ABOUT THIS TASK:
Once you have read the entries below, give them all again without any difference.

══════

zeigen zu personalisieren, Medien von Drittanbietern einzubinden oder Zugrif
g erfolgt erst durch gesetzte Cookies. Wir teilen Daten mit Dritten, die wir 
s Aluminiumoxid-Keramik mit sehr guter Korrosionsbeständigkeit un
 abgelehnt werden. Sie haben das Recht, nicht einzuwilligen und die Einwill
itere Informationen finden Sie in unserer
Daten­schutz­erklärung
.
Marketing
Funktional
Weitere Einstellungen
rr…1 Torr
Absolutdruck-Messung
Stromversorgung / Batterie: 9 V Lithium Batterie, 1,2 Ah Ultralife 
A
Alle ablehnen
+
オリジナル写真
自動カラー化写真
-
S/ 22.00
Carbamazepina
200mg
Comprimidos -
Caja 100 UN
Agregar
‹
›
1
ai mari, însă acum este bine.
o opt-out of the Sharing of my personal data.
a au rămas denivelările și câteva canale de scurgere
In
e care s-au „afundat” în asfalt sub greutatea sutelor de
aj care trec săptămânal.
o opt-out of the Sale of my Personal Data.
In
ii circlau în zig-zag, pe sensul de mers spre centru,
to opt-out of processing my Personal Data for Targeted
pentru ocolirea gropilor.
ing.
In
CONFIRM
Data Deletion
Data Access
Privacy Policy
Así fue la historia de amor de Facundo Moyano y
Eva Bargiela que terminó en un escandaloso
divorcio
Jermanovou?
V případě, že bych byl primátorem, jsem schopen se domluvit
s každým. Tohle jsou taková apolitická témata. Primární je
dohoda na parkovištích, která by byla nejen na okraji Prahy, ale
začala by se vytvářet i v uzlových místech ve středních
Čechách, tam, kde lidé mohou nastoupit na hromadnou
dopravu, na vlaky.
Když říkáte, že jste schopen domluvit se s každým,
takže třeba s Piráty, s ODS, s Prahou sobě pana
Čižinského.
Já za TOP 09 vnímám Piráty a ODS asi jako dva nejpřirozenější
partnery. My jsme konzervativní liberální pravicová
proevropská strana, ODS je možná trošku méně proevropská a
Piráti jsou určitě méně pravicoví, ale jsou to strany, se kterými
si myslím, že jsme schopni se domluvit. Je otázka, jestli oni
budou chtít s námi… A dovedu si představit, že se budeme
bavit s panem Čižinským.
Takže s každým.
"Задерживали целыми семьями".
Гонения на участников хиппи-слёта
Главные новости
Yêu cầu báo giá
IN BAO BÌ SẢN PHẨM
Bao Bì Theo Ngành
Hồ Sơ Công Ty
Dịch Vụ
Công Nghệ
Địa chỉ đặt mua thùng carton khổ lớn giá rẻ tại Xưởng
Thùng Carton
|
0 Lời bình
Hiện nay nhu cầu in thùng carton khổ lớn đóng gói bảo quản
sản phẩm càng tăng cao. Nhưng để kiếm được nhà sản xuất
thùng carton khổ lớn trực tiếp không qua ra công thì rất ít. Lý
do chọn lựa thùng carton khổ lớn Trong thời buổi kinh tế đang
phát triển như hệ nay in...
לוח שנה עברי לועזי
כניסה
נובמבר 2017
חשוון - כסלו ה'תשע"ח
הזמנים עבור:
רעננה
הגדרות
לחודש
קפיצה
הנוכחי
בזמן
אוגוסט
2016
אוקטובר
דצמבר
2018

══════

SOLUTION:
zeigen zu personalisieren, Medien von Drittanbietern einzubinden oder Zugrif
g erfolgt erst durch gesetzte Cookies. Wir teilen Daten mit Dritten, die wir 
s Aluminiumoxid-Keramik mit sehr guter Korrosionsbeständigkeit un
 abgelehnt werden. Sie haben das Recht, nicht einzuwilligen und die Einwill
itere Informationen finden Sie in unserer
Daten­schutz­erklärung
.
Marketing
Funktional
Weitere Einstellungen
rr…1 Torr
Absolutdruck-Messung
Stromversorgung / Batterie: 9 V Lithium Batterie, 1,2 Ah Ultralife 
A
Alle ablehnen
+
オリジナル写真
自動カラー化写真
-
S/ 22.00
Carbamazepina
200mg
Comprimidos -
Caja 100 UN
Agregar
‹
›
1
ai mari, însă acum este bine.
o opt-out of the Sharing of my personal data.
a au rămas denivelările și câteva canale de scurgere
In
e care s-au „afundat” în asfalt sub greutatea sutelor de
aj care trec săptămânal.
o opt-out of the Sale of my Personal Data.
In
ii circlau în zig-zag, pe sensul de mers spre centru,
to opt-out of processing my Personal Data for Targeted
pentru ocolirea gropilor.
ing.
In
CONFIRM
Data Deletion
Data Access
Privacy Policy
Así fue la historia de amor de Facundo Moyano y
Eva Bargiela que terminó en un escandaloso
divorcio
Jermanovou?
V případě, že bych byl primátorem, jsem schopen se domluvit
s každým. Tohle jsou taková apolitická témata. Primární je
dohoda na parkovištích, která by byla nejen na okraji Prahy, ale
začala by se vytvářet i v uzlových místech ve středních
Čechách, tam, kde lidé mohou nastoupit na hromadnou
dopravu, na vlaky.
Když říkáte, že jste schopen domluvit se s každým,
takže třeba s Piráty, s ODS, s Prahou sobě pana
Čižinského.
Já za TOP 09 vnímám Piráty a ODS asi jako dva nejpřirozenější
partnery. My jsme konzervativní liberální pravicová
proevropská strana, ODS je možná trošku méně proevropská a
Piráti jsou určitě méně pravicoví, ale jsou to strany, se kterými
si myslím, že jsme schopni se domluvit. Je otázka, jestli oni
budou chtít s námi… A dovedu si představit, že se budeme
bavit s panem Čižinským.
Takže s každým.
"Задерживали целыми семьями".
Гонения на участников хиппи-слёта
Главные новости
Yêu cầu báo giá
IN BAO BÌ SẢN PHẨM
Bao Bì Theo Ngành
Hồ Sơ Công Ty
Dịch Vụ
Công Nghệ
Địa chỉ đặt mua thùng carton khổ lớn giá rẻ tại Xưởng
Thùng Carton
|
0 Lời bình
Hiện nay nhu cầu in thùng carton khổ lớn đóng gói bảo quản
sản phẩm càng tăng cao. Nhưng để kiếm được nhà sản xuất
thùng carton khổ lớn trực tiếp không qua ra công thì rất ít. Lý
do chọn lựa thùng carton khổ lớn Trong thời buổi kinh tế đang
phát triển như hệ nay in...
לוח שנה עברי לועזי
כניסה
נובמבר 2017
חשוון - כסלו ה'תשע"ח
הזמנים עבור:
רעננה
הגדרות
לחודש
קפיצה
הנוכחי
בזמן
אוגוסט
2016
אוקטובר
דצמבר
2018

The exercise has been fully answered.